Über die Ursache des Kriegs urteilt er in folgender Weise. Er schildert den Krieg wie er ist und fährt fort:

«Dann, wenn Entsetzen seine Seele erfüllt, möge er sich fragen: ,Warum dies alles?’ Und er möge sich nicht zufrieden geben mit Antworten wie der ,Einbruch in Belgien’ und ,das Machtverlangen Deutschlands’. Das mögen Gründe gewesen sein, die England zu diesem gegenwärtigen Krieg veranlasst haben; aber sie sind nicht der Grund des Kriegs. Der Krieg brach aus, weil die paar wenigen Männer, die über Polizei und Rüstungen zu befehlen haben, von der Regierungstheorie durchdrungen sind und sie angewendet haben und weil das gewöhnliche Volk, das in diesem Krieg zu hunderttausenden gemordet und vernichtet wird, weder die Kenntnisse noch die Bildung von Herz und Seele, noch die Organisation besass, um diese Männer zu leiten. Das müssen wir ändern und dazu müssen wir vor allen Dingen die Regierungstheorie in Misskredit bringen».

Über den Charakter der Dauerhaftigkeit des künftigen Friedens spricht er sich in folgender Weise aus:

«Vor allem muss der Gedanke an die Vergrösserung einer Nation und Demütigung einer andern Nation abgetan werden. Unser Ziel darf nicht sein, dass diese oder jene Gruppe von Staaten die anderen beherrschen solle, sondern dass keiner in Zukunft irgend einen Wunsch oder eine Ursache habe, zu herrschen. Zu diesem Zwecke müssen wir so wenig Wunden als möglich zurücklassen, so wenig Gefühl von erfahrenem Unrecht als möglich, so wenig Demütigung als möglich. Die unterliegenden Staaten dürfen darum nicht in der Hoffnung, sie zu schwächen oder sie darniederzuhalten, zerstückelt werden. Das bedeutet, um ein Beispiel zu nennen, dass, wenn die Verbündeten gewinnen, die Engländer und Franzosen nicht die deutschen Kolonien nehmen dürfen oder Russland die baltische Küste, den Balkan oder Konstantinopel, und wenn Deutschland gewinnt, es Frankreich oder England oder die neutralen Staaten nicht zerstückeln oder seinem System unterordnen darf. Das ist die erste klare Bedingung des künftigen europäischen Friedens.»

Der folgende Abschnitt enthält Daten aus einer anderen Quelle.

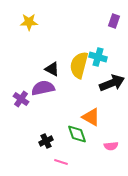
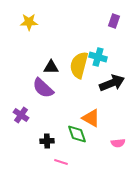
black triangle: moved 1 px left, 2 px up; rotated 28 degrees counterclockwise
purple semicircle: rotated 125 degrees counterclockwise
purple cross: moved 16 px down
orange triangle: moved 1 px down
black cross: moved 1 px right; rotated 24 degrees clockwise
pink semicircle: moved 7 px right, 3 px up
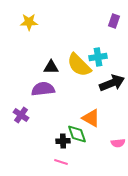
cyan cross: rotated 24 degrees counterclockwise
yellow semicircle: rotated 60 degrees counterclockwise
purple semicircle: moved 1 px down; rotated 130 degrees clockwise
black cross: moved 16 px right
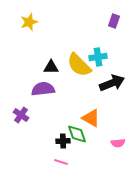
yellow star: rotated 18 degrees counterclockwise
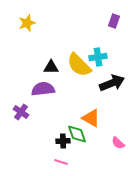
yellow star: moved 2 px left, 1 px down
purple cross: moved 3 px up
pink semicircle: rotated 48 degrees clockwise
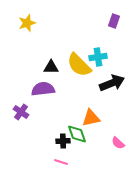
orange triangle: rotated 42 degrees counterclockwise
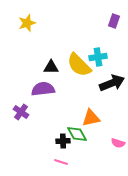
green diamond: rotated 10 degrees counterclockwise
pink semicircle: rotated 24 degrees counterclockwise
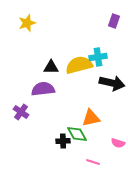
yellow semicircle: rotated 120 degrees clockwise
black arrow: rotated 35 degrees clockwise
pink line: moved 32 px right
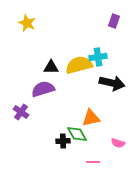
yellow star: rotated 30 degrees counterclockwise
purple semicircle: rotated 10 degrees counterclockwise
pink line: rotated 16 degrees counterclockwise
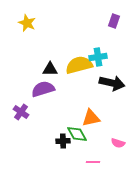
black triangle: moved 1 px left, 2 px down
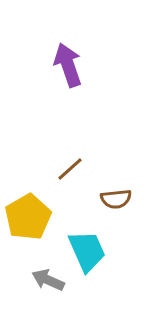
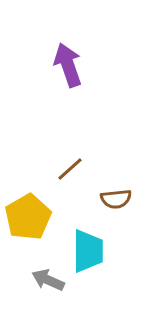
cyan trapezoid: moved 1 px right; rotated 24 degrees clockwise
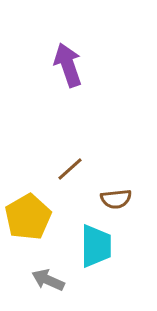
cyan trapezoid: moved 8 px right, 5 px up
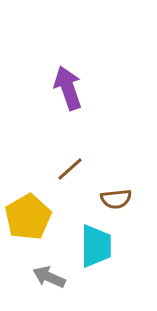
purple arrow: moved 23 px down
gray arrow: moved 1 px right, 3 px up
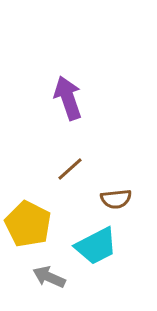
purple arrow: moved 10 px down
yellow pentagon: moved 7 px down; rotated 15 degrees counterclockwise
cyan trapezoid: rotated 63 degrees clockwise
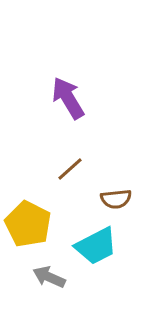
purple arrow: rotated 12 degrees counterclockwise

Nur verspricht er sich nicht viel, «wenn der Friede von den gleichen Männern gemacht werden soll, die den Krieg gemacht haben». Er würde dann so geartet sein, «dass es nach einem Vierteljahrhundert wieder einen Krieg im gleichen Riesenmaßstab geben wird». Ihm erscheint ein europäischer Staatenbund nicht als Utopie, sondern als eine «durchaus praktische Sache». Doch ist er, wie auch ich es in meiner Schrift «Europäische Wiederherstellung» ausgedrückt habe, der Ansicht, dass ein solcher Bund nicht sofort nach Beendigung des Kriegs gebildet werden kann, dass die öffentliche Meinung erst vorbereitet werden müsse. Beim Friedensschluss muss jedoch der künftige Bund im Auge behalten werden. Dazu erscheint ihm in erster Linie notwendig,
dass «die Stimmung, die in England anzuwachsen scheint, dass die Engländer Deutschland ,bestrafen’ müssten, indem sie es als politische Macht vernichteten, und die Stimmung, die in Deutschland überhand zu nehmen scheint, dass es die Engländer als die grossen Friedensstörer vernichten müsse — darum müssen alle solche Stimmungen mit aller Entschiedenheit bekämpft werden. Denn auf dieser Grundlage kann kein dauernder Friede geschlossen werden. Der Militarismus muss nicht nur in Deutschland, sondern überall vernichtet werden. Eine Einschränkung der Rüstungen muss allgemein sein, nicht nur den Besiegten von den Siegern auferlegt, die selbst im Sinn haben, die volle Rüstung zu behalten. Die Anschauungen der Völker müssen ein für allemal an Stelle der Anschauungen der Regierungen treten und die Anschauungen der Völker bedeuten nicht ,Herrschaft' und darum auch nicht Krieg, sondern einen Verband von Nationen, die sich alle nach ihrer eigenen Art frei entwickeln können und die alle Zwistigkeiten durch Schiedsgerichte entscheiden lassen».